Advocate Lutheran General Childrens Hospital is what I saw in huge letters on a water
tower. We had arrived to Park Ridge; that meant we were near. I couldnt really turn around
anymore, and say I didnt want to go in because there was no other option but to arrive at the
hospital, check in, and just be strong. My parents checked me in and we went to get something
to eat. However I could not eat, my stomach pain did not let me. When my parents finished
eating, we went upstairs to finally check in into my room. The moment we walked in was a
moment I will never forget. These two huge doors opened and the first thing I saw was a nurses
station to the right and a play area to my left. In front of the nurses station was an empty room
that room was waiting for someone; me.
The pain in my stomach was at its worst that day, and being weak did not help much.
The pain felt like if someone had punched me in the stomach however the pressure was never
released. I waited for my nurse to walk in and present herself was watch television. When she
finally walked in she introduced herself and she told me what my doctor had planned for me that

night. So the first thing she did was put an IV line in my hand. I was dreading those few
minutes while she tried finding my vein. She finally got the IV line in and now it was time to get
my first blood transfusion of the night.
Several days went by and I was still in the hospital. I had many, many tests done in the
days that had passed. It was the day where I would find out the results to what was causing my
anemia and painful stomach pains. All I wanted was to get out of there as soon as possible so I
could continue my normal regular life. Many people walked in my room that day, I eventually
lost count. My parents were anxiously waited to hear something from my doctors, but no one
said anything. Finally a doctor came in, and said they had gone through the results of the exams.
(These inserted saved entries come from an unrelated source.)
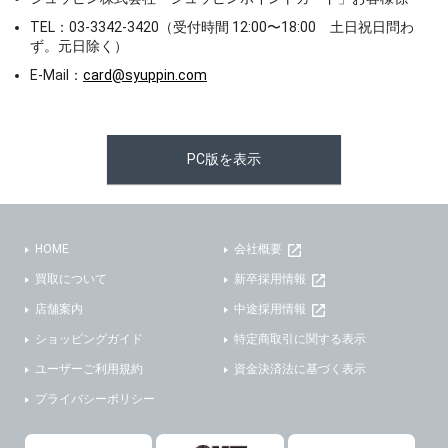
TEL：03-3342-3420（受付時間 12:00〜18:00 土日祝日問わ
ず。元日除く）
E-Mail：
card@syuppin.com
PC版を表示
HOME
会社概要
買取について
新卒採用情報
店舗案内
中途採用情報
ショッピングガイド
特定商取引に関する表示
ユーザーご利用規約
資金決済法に基づく表示
プライバシーポリシー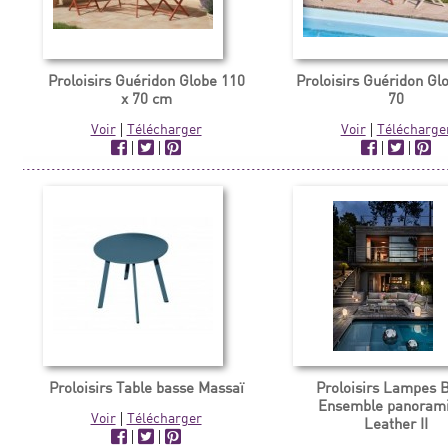
Proloisirs Guéridon Globe 110
Proloisirs Guéridon Gl
x 70 cm
70
Voir
|
Télécharger
Voir
|
Télécharge
|
|
|
|
Proloisirs Table basse Massaï
Proloisirs Lampes 
Ensemble panoram
Voir
|
Télécharger
Leather II
|
|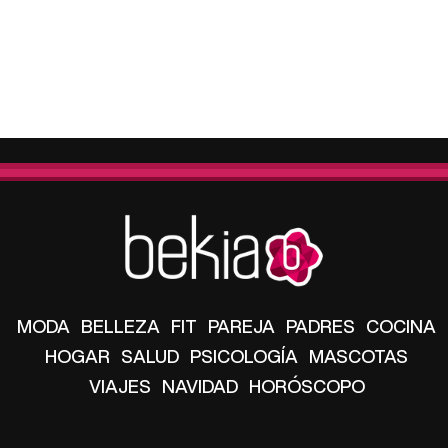
MODA
BELLEZA
FIT
PAREJA
PADRES
COCINA
HOGAR
SALUD
PSICOLOGÍA
MASCOTAS
VIAJES
NAVIDAD
HORÓSCOPO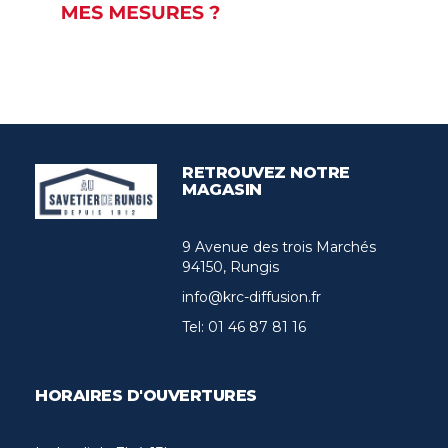
RETROUVEZ NOTRE
MAGASIN
9 Avenue des trois Marchés
94150, Rungis
info@krc-diffusion.fr
Tel:
01 46 87 81 16
HORAIRES D'OUVERTURES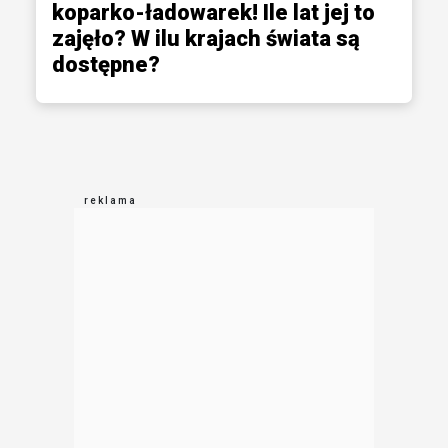
koparko-ładowarek! Ile lat jej to
zajęło? W ilu krajach świata są
dostępne?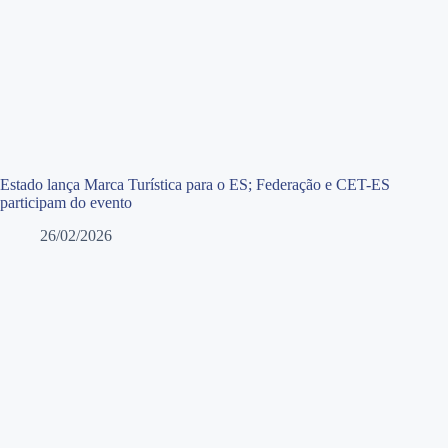
Estado lança Marca Turística para o ES; Federação e CET-ES
participam do evento
26/02/2026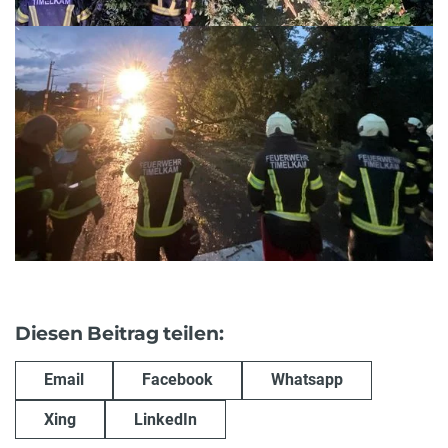
Diesen Beitrag teilen:
Email
Facebook
Whatsapp
Xing
LinkedIn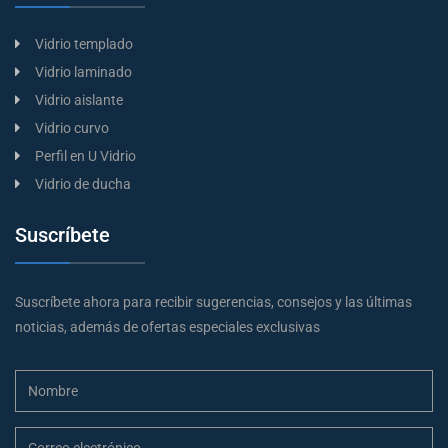
Vidrio templado
Vidrio laminado
Vidrio aislante
Vidrio curvo
Perfil en U Vidrio
Vidrio de ducha
Suscríbete
Suscríbete ahora para recibir sugerencias, consejos y las últimas
noticias, además de ofertas especiales exclusivas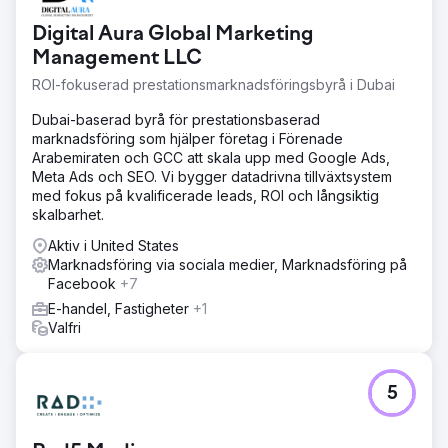
Digital Aura Global Marketing
Management LLC
ROI-fokuserad prestationsmarknadsföringsbyrå i Dubai
Dubai-baserad byrå för prestationsbaserad
marknadsföring som hjälper företag i Förenade
Arabemiraten och GCC att skala upp med Google Ads,
Meta Ads och SEO. Vi bygger datadrivna tillväxtsystem
med fokus på kvalificerade leads, ROI och långsiktig
skalbarhet.
Aktiv i United States
Marknadsföring via sociala medier, Marknadsföring på
Facebook
+7
E-handel, Fastigheter
+1
Valfri
5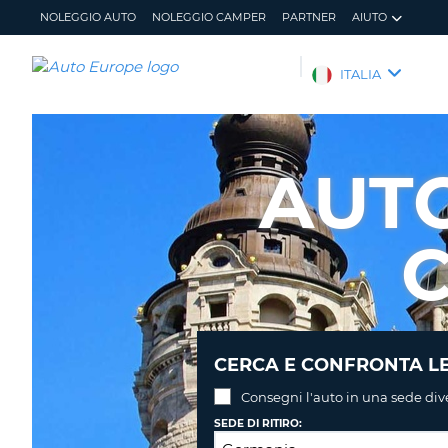
NOLEGGIO AUTO
NOLEGGIO CAMPER
PARTNER
AIUTO
AUTO
ITALIA
EUROPE
NOLEGGIO
AUTO
AUT
NOLEGGIO
CAMPER
C
PARTNER
AIUTO
IL
GESTISCI
MIO
PRENOTAZIONE
ACCOUNT
ITALIA
CERCA E CONFRONTA LE
Consegni l'auto in una sede div
SEDE DI RITIRO: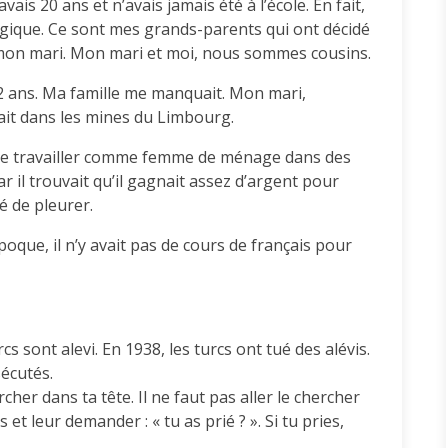
’avais 20 ans et n’avais jamais été à l’école. En fait,
elgique. Ce sont mes grands-parents qui ont décidé
mon mari. Mon mari et moi, nous sommes cousins.
 2 ans. Ma famille me manquait. Mon mari,
llait dans les mines du Limbourg.
é de travailler comme femme de ménage dans des
r il trouvait qu’il gagnait assez d’argent pour
té de pleurer.
 époque, il n’y avait pas de cours de français pour
s sont alevi. En 1938, les turcs ont tué des alévis.
écutés.
rcher dans ta tête. Il ne faut pas aller le chercher
 et leur demander : « tu as prié ? ». Si tu pries,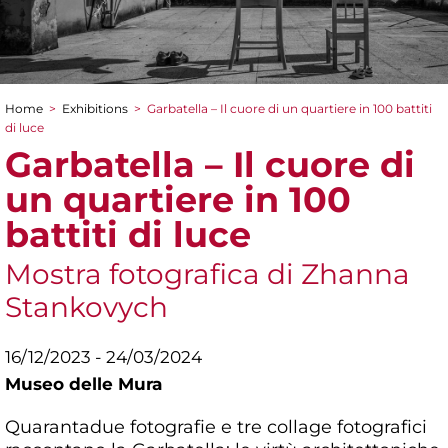
Home
>
Exhibitions
>
Garbatella – Il cuore di un quartiere in 100 battiti
You are here
di luce
Garbatella – Il cuore di
un quartiere in 100
battiti di luce
Mostra fotografica di Zhanna
Stankovych
16/12/2023 - 24/03/2024
Museo delle Mura
Quarantadue fotografie e tre collage fotografici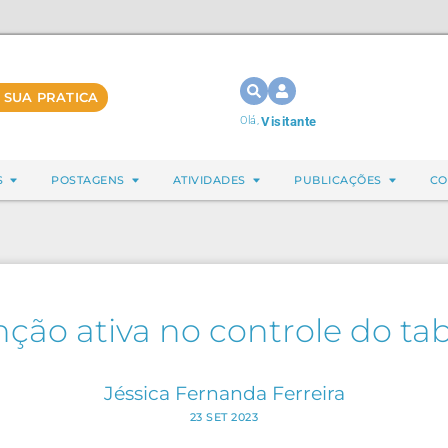
 SUA PRATICA
Olá,
Visitante
S
POSTAGENS
ATIVIDADES
PUBLICAÇÕES
CO
nção ativa no controle do t
Jéssica Fernanda Ferreira
23 SET 2023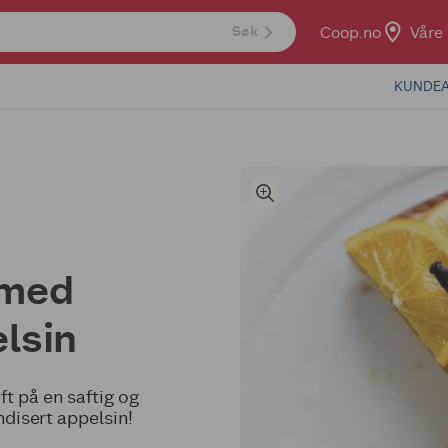
Coop.no
Våre 
Søk
KUNDEA
 med
lsin
t på en saftig og
disert appelsin!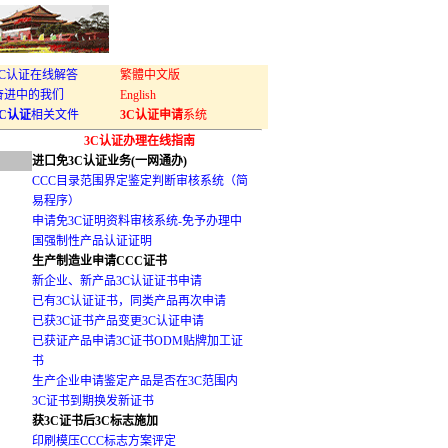
3C认证在线解答
繁體中文版
奋进中的我们
English
3C认证
相关文件
3C认证申请
系统
3C认证办理在线指南
进口免3C认证业务(一网通办)
CCC目录范围界定鉴定判断审核系统（简
易程序）
申请免3C证明资料审核系统-免予办理中
国强制性产品认证证明
生产制造业申请CCC证书
新企业、新产品3C认证证书申请
已有3C认证证书，同类产品再次申请
已获3C证书产品变更3C认证申请
已获证产品申请3C证书ODM贴牌加工证
书
生产企业申请鉴定产品是否在3C范围内
3C证书到期换发新证书
获3C证书后3C标志施加
印刷模压CCC标志方案评定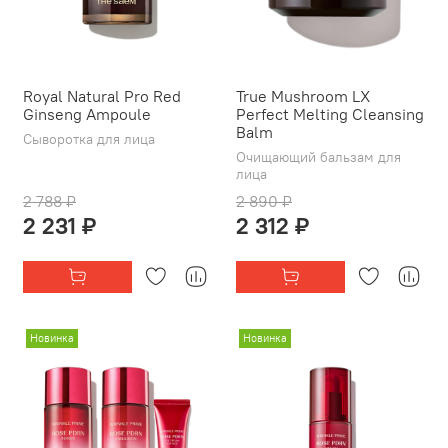
Royal Natural Pro Red
True Mushroom LX
Ginseng Ampoule
Perfect Melting Cleansing
Balm
Сыворотка для лица
Очищающий бальзам для
лица
2 788 ₽
2 890 ₽
2 231 ₽
2 312 ₽
Новинка
Новинка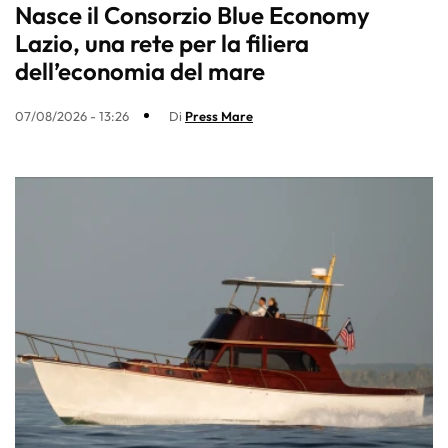
Nasce il Consorzio Blue Economy
Lazio, una rete per la filiera
dell’economia del mare
07/08/2026 - 13:26
Di
Press Mare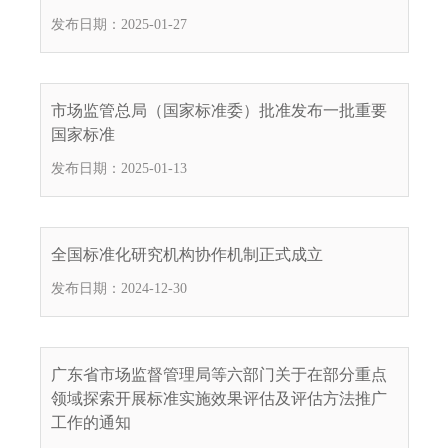
电
发布日期：2025-01-27
子
信
箱
：
市场监管总局（国家标准委）批准发布一批重要
1
国家标准
2
发布日期：2025-01-13
3
1
5
@
全国标准化研究机构协作机制正式成立
m
发布日期：2024-12-30
a
i
l
.
广东省市场监督管理局等六部门关于在部分重点
a
领域探索开展标准实施效果评估及评估方法推广
m
工作的通知
r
They were very clear and I was diagnosed with something I had never heard of. I was diagnosed
with ulcerative colitis.
The doctors told us what could be done: antibiotics or surgery. My parents chose the
antibiotics. However there was a catch, my ulcerative colitis was very advanced and the chances
of my body accepting the medication were very minimal. So I could not really go home until the
doctors saw how I reacted to medicine. All I wanted was for the pain to go away and go home.
Days went by and my body did not accept the medicine. I was prescribed the highest dose
allowed to be given, and still more days went by and nothing. A week went by since I was
diagnosed and still, nothing.
I was tired of being trapped. I dreaded thinking about having to celebrate my fifteenth
birthday at the hospital, which was not too far away. I wanted a remedy soon. However the fear
of having surgery was much more present as everyday passed. There wasnt much left to do
until the doctors asked my parents to consider a new medication, which is much stronger and has

more side effects than what they were giving me before. Surgery was something my parents
were trying to avoid they decided to give this new medicine a chance. Getting ready to receive
this medicine was one of the most dreadful things I had to go through, it made me drowsy and
very weak. The process was hours long, just to prep me to receive it and even more hours to
actually receive it, roughly eight hours. The next day would be when we would find out if the
medicine worked. My body rejected the medicine.
It was the day, it was my birthday, my fifteenth birthday. One of the days I will never
forget. Dr. Gorla was not on rounds that day, instead it was Dr. Bonilla. Dr. Bonilla made sure I
didnt forget my birthday. I was having a good day for being in the hospital and being in pain.
However, when it was my turn in Dr. Bonillas rounds, she gave me very upsetting news. She
told me that all the medications did not work and there werent any more medications I could try
so the only option was to have surgery. She said it very straight forward just like that. My
reaction to this was just to keep strong and not to cry because I knew I would get through it.